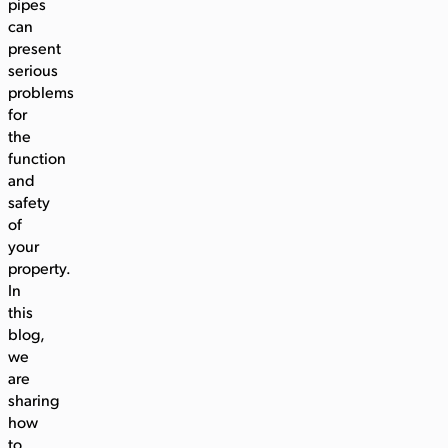
pipes
can
present
serious
problems
for
the
function
and
safety
of
your
property.
In
this
blog,
we
are
sharing
how
to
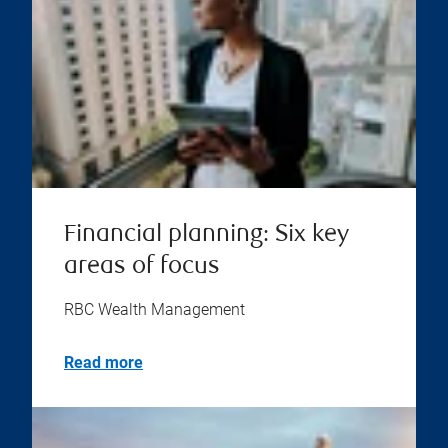
Financial planning: Six key
areas of focus
RBC Wealth Management
Read more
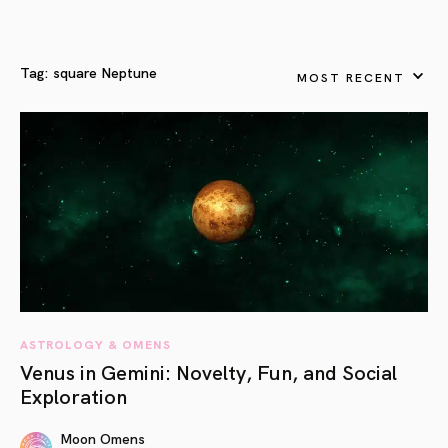
Tag:
square Neptune
MOST RECENT
ASTROLOGY & OMENS
Venus in Gemini: Novelty, Fun, and Social
Exploration
Moon Omens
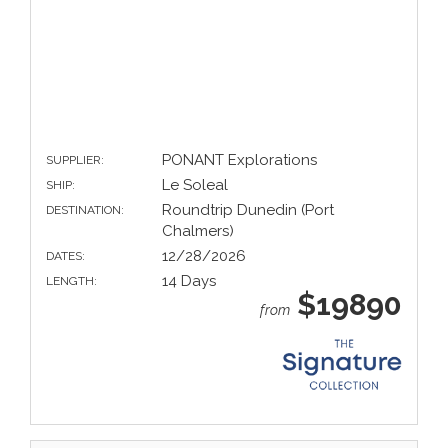
PONANT Explorations
SUPPLIER:
Le Soleal
SHIP:
Roundtrip Dunedin (Port
DESTINATION:
Chalmers)
12/28/2026
DATES:
14 Days
LENGTH:
$19890
from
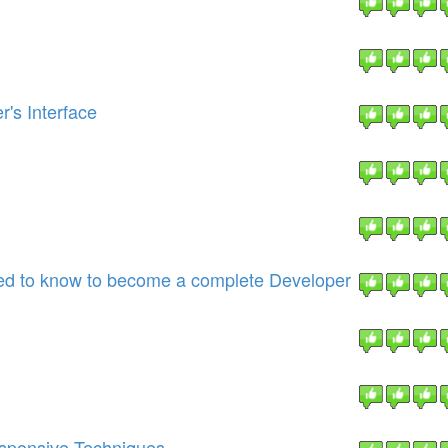
's Interface
eed to know to become a complete Developer
esponsive Techniques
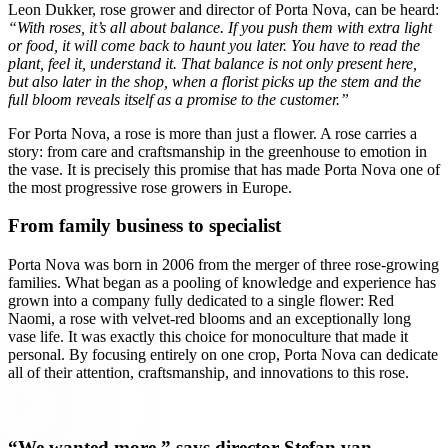
Leon Dukker, rose grower and director of Porta Nova, can be heard:
“With roses, it’s all about balance. If you push them with extra light
or food, it will come back to haunt you later. You have to read the
plant, feel it, understand it. That balance is not only present here,
but also later in the shop, when a florist picks up the stem and the
full bloom reveals itself as a promise to the customer.”
For Porta Nova, a rose is more than just a flower. A rose carries a
story: from care and craftsmanship in the greenhouse to emotion in
the vase. It is precisely this promise that has made Porta Nova one of
the most progressive rose growers in Europe.
From family business to specialist
Porta Nova was born in 2006 from the merger of three rose-growing
families. What began as a pooling of knowledge and experience has
grown into a company fully dedicated to a single flower: Red
Naomi, a rose with velvet-red blooms and an exceptionally long
vase life. It was exactly this choice for monoculture that made it
personal. By focusing entirely on one crop, Porta Nova can dedicate
all of their attention, craftsmanship, and innovations to this rose.
“We wanted more,” says director Stefan van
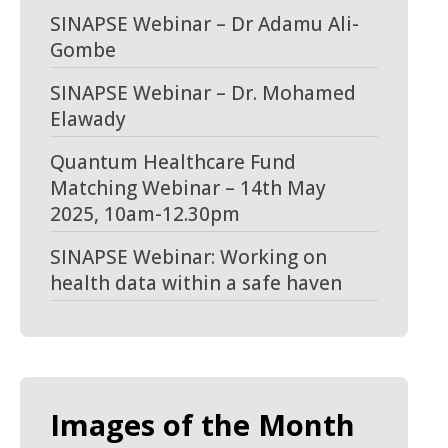
SINAPSE Webinar – Dr Adamu Ali-
Gombe
SINAPSE Webinar – Dr. Mohamed
Elawady
Quantum Healthcare Fund
Matching Webinar – 14th May
2025, 10am-12.30pm
SINAPSE Webinar: Working on
health data within a safe haven
Images of the Month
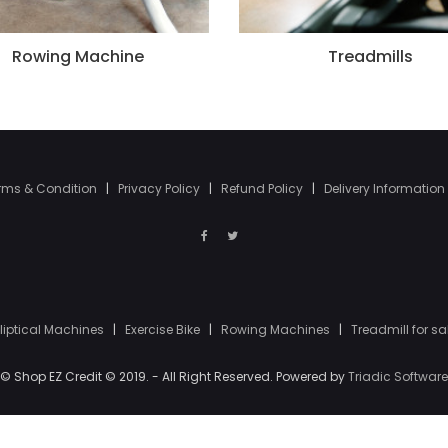
Rowing Machine
Treadmills
rms & Condition
|
Privacy Policy
|
Refund Policy
|
Delivery Information
lliptical Machines
|
Exercise Bike
|
Rowing Machines
|
Treadmill for sa
© Shop EZ Credit © 2019. - All Right Reserved. Powered by
Triadic Software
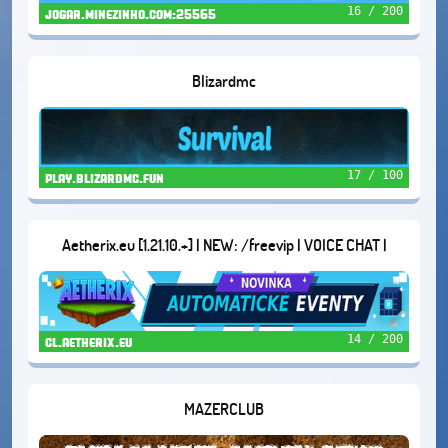
16 / 200
jogar.minezinho.com:25565
Blizardmc
17 / 100
play.blizardmc.fun
Aetherix.eu [1.21.10.+] | NEW: /freevip | VOICE CHAT |
DUNGEONS | AND MORE...
14 / 200
cl.aetherix.eu
MAZERCLUB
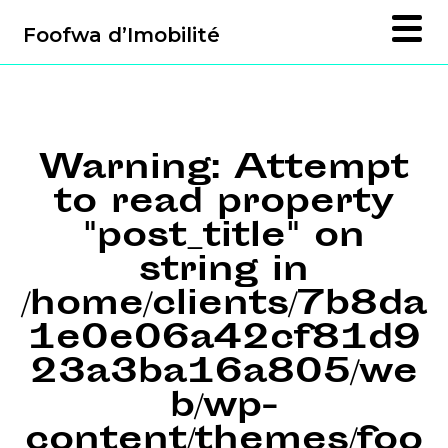
Foofwa d’Imobilité
Warning
: Attempt
to read property
"post_title" on
string in
/home/clients/7b8da
1e0e06a42cf81d9
23a3ba16a805/we
b/wp-
content/themes/foo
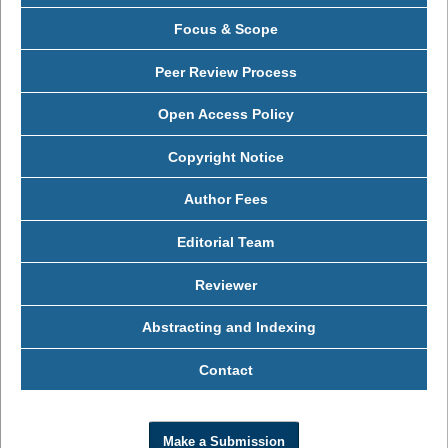
Focus & Scope
Peer Review Process
Open Access Policy
Copyright Notice
Author Fees
Editorial Team
Reviewer
Abstracting and Indexing
Contact
Make a Submission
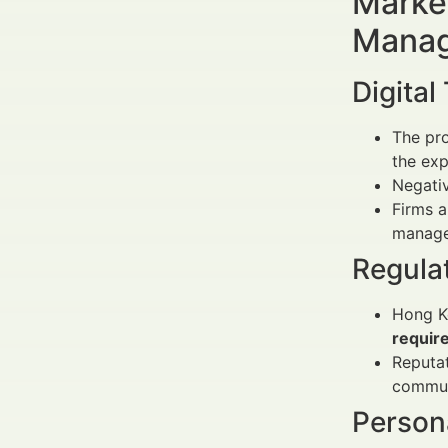
Market
Manag
Digital
The pro
the exp
Negativ
Firms a
manage 
Regula
Hong Ko
requir
Reputat
communi
Person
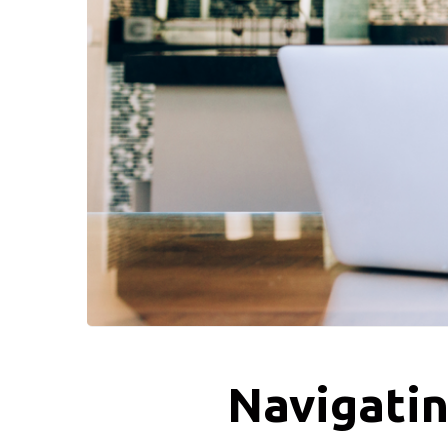
Navigatin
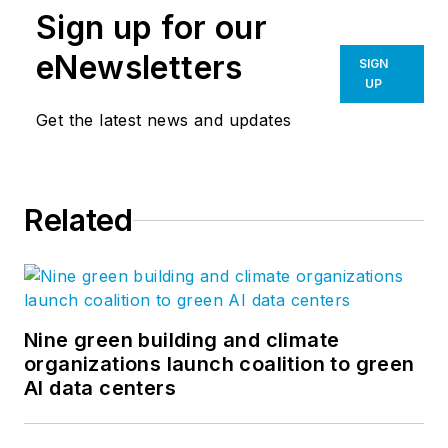
Sign up for our
eNewsletters
SIGN
UP
Get the latest news and updates
Related
Nine green building and climate
organizations launch coalition to green
AI data centers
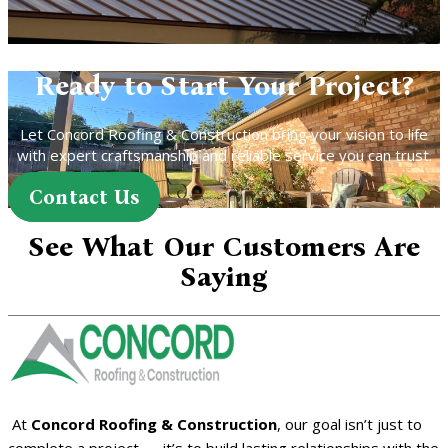
Ready to Start Your Project?
Let Concord Roofing & Construction bring your vision to life
with expert craftsmanship and reliable service you can trust.
Contact Us
See What Our Customers Are
Saying
At
Concord Roofing & Construction
, our goal isn’t just to
complete a project — it’s to build lasting relationships with the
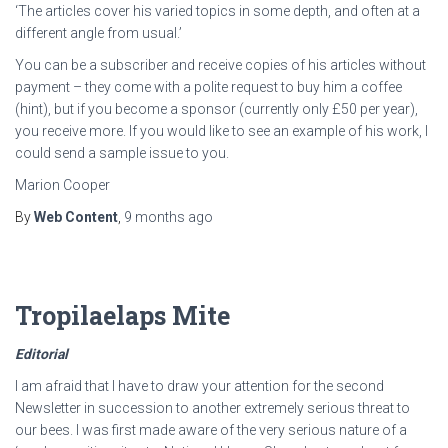
‘The articles cover his varied topics in some depth, and often at a
different angle from usual.’
You can be a subscriber and receive copies of his articles without
payment – they come with a polite request to buy him a coffee
(hint), but if you become a sponsor (currently only £50 per year),
you receive more. If you would like to see an example of his work, I
could send a sample issue to you.
Marion Cooper
By
Web Content
,
9 months
ago
Tropilaelaps Mite
Editorial
I am afraid that I have to draw your attention for the second
Newsletter in succession to another extremely serious threat to
our bees. I was first made aware of the very serious nature of a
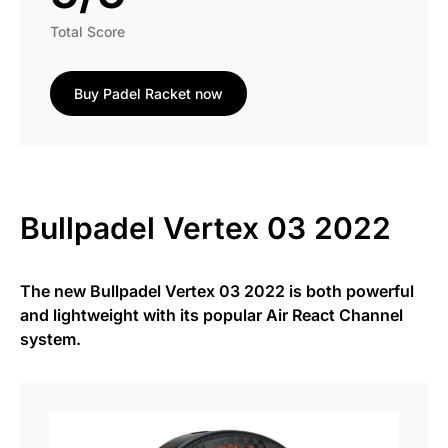
Total Score
Buy Padel Racket now
Bullpadel Vertex 03 2022
The new Bullpadel Vertex 03 2022 is both powerful
and lightweight with its popular Air React Channel
system.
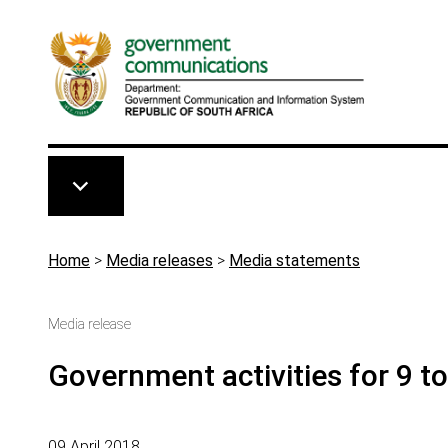
Skip to main content
Breadcrumb
Home
>
Media releases
>
Media statements
Media release
Government activities for 9 t
09 April 2018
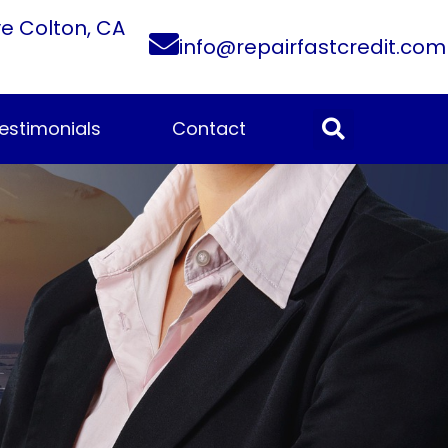
ve Colton, CA
info@repairfastcredit.com
estimonials
Contact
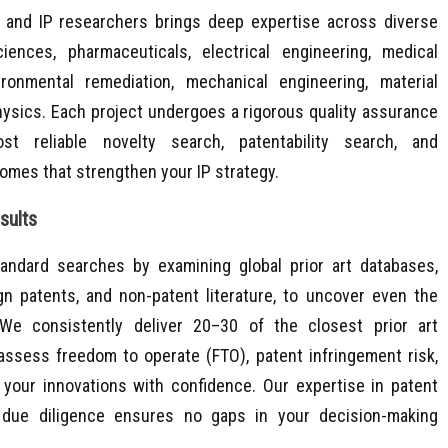
 and IP researchers brings deep expertise across diverse
sciences, pharmaceuticals, electrical engineering, medical
ironmental remediation, mechanical engineering, material
physics. Each project undergoes a rigorous quality assurance
t reliable novelty search, patentability search, and
tcomes that strengthen your IP strategy.
ults​
andard searches by examining global prior art databases,
ign patents, and non-patent literature, to uncover even the
We consistently deliver 20–30 of the closest prior art
assess freedom to operate (FTO), patent infringement risk,
your innovations with confidence. Our expertise in patent
 due diligence ensures no gaps in your decision-making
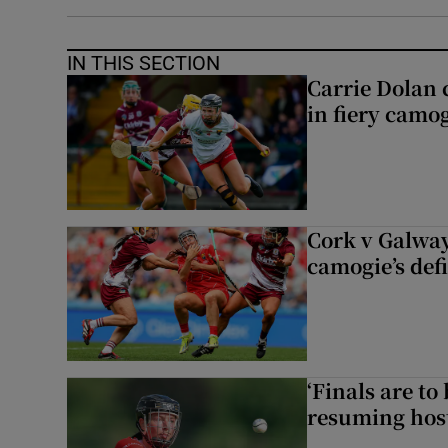
IN THIS SECTION
Carrie Dolan 
in fiery camog
Cork v Galway
camogie’s def
‘Finals are to
resuming host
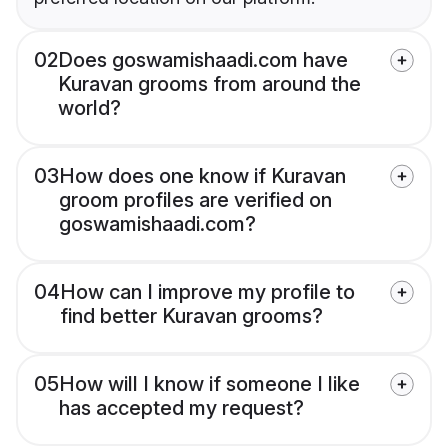
02
Does goswamishaadi.com have
Kuravan grooms from around the
world?
03
How does one know if Kuravan
groom profiles are verified on
goswamishaadi.com?
04
How can I improve my profile to
find better Kuravan grooms?
05
How will I know if someone I like
has accepted my request?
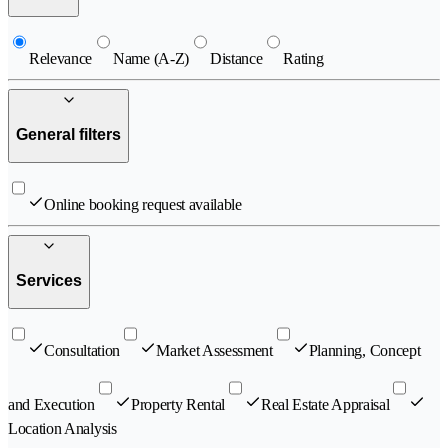
Relevance
Name (A-Z)
Distance
Rating
General filters
Online booking request available
Services
Consultation
Market Assessment
Planning, Concept
and Execution
Property Rental
Real Estate Appraisal
Location Analysis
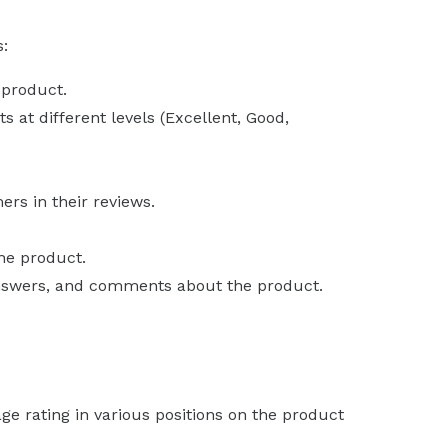
s:
 product.
 at different levels (Excellent, Good,
rs in their reviews.
the product.
answers, and comments about the product.
ge rating in various positions on the product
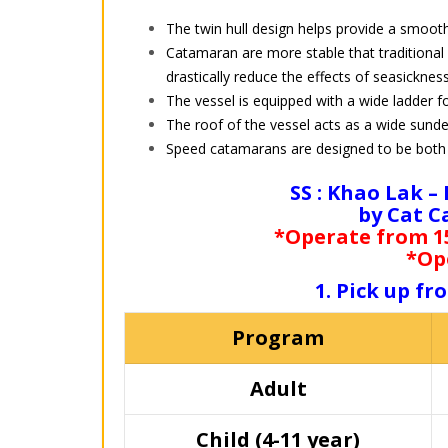
The twin hull design helps provide a smoot
Catamaran are more stable that traditional
drastically reduce the effects of seasickness
The vessel is equipped with a wide ladder fo
The roof of the vessel acts as a wide sunde
Speed catamarans are designed to be both 
SS : Khao Lak –
by Cat C
*Operate from 15
*Op
1. Pick up f
Program
Adult
Child (4-11 year)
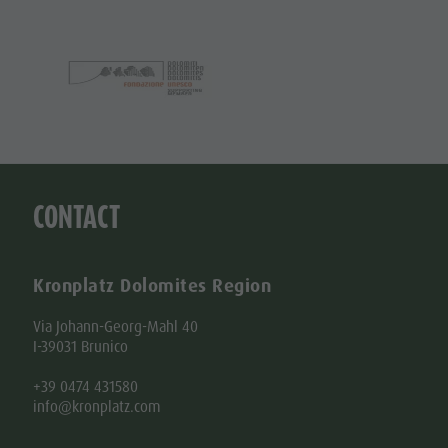
Kronplatz Dolomites Region
Via Johann-Georg-Mahl 40
I-39031 Brunico
+39 0474 431580
info@kronplatz.com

•••••

Work task —
The result should be an exact copy of only the lines above from the one that holds "I am afraid" through the one that holds "sciences, pharmaceuticals, electrical", both ends included, without pictures.

Solution to the exercise —
I am afraid that I have to draw your attention for the second
Newsletter in succession to another extremely serious threat to
our bees. I was first made aware of the very serious nature of a
Total Score
Buy Padel Racket now
Bullpadel Vertex 03 2022
The new Bullpadel Vertex 03 2022 is both powerful
and lightweight with its popular Air React Channel
system.
Skip to main content
Breadcrumb
Home
>
Media releases
>
Media statements
Media release
Government activities for 9 t
09 April 2018
ve Colton, CA
info@repairfastcredit.com
estimonials
Contact
 and IP researchers brings deep expertise across diverse
sciences, pharmaceuticals, electrical engineering, medical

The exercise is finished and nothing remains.